Netflixに向田邦子原作のテレビドラマ「阿修羅のごとく」がはいっていた。あまり日本のドラマは好きではないが(舞台が昭和の家庭となればなおさら)、1話だけでもと見てみた。
うむむ…内容はわたしにとってけっこうダメな雰囲気なのだが、役者ウォッチングとしては楽しめた。
松坂慶子が藤田弓子に見え、尾野真千子が(あと10年もすると)大地真央に見え、夏川結衣が真野響子に見えたが、意外なことに宮沢りえと蒼井優はそのまんま受けいれることができた。
時代の求めている顔や雰囲気というのがあり、老境にさしかかった一家のお母さんはこんな感じというイメージを、藤田弓子と松坂慶子がそれぞれに演じるとしたら結果として似てしまう、ということなのだろう。
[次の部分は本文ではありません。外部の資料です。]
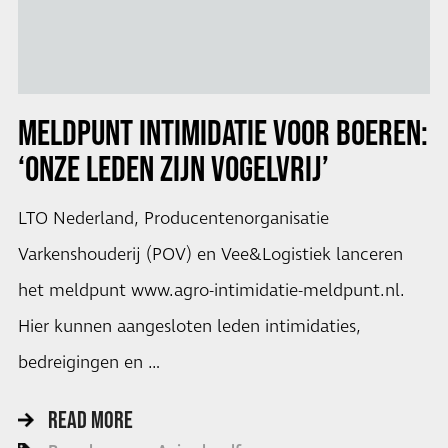
MELDPUNT INTIMIDATIE VOOR BOEREN:
‘ONZE LEDEN ZIJN VOGELVRIJ’
LTO Nederland, Producentenorganisatie
Varkenshouderij (POV) en Vee&Logistiek lanceren
het meldpunt www.agro-intimidatie-meldpunt.nl.
Hier kunnen aangesloten leden intimidaties,
bedreigingen en …
READ MORE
外国の芸能界でもロバート・レッドフォードの若いころはブラピの若いころとそっくりだし、求められる顔、人気が出る顔の雰囲気というのに20~30周年くらいの周期があるのではないかと。
いや、それにしてもこういうビミョウなネタがホームドラマを兼ねたブラックなコメディとして成立した時代があったのだな。いま見るとわたしは滑って感じてしまうし、展開が不快。同じものを昭和時代に見せられたら見ていたのかどうかはわからないが、こういう昭和は思い出したくない昭和だ。制作者側はいま風に言うなら「現代の役者で昭和を完コピしてみました、えへっ」と自慢したいところなのかもしれないが、そう思うと昭和は別にいい時代でもなかったなと、改めて感じる。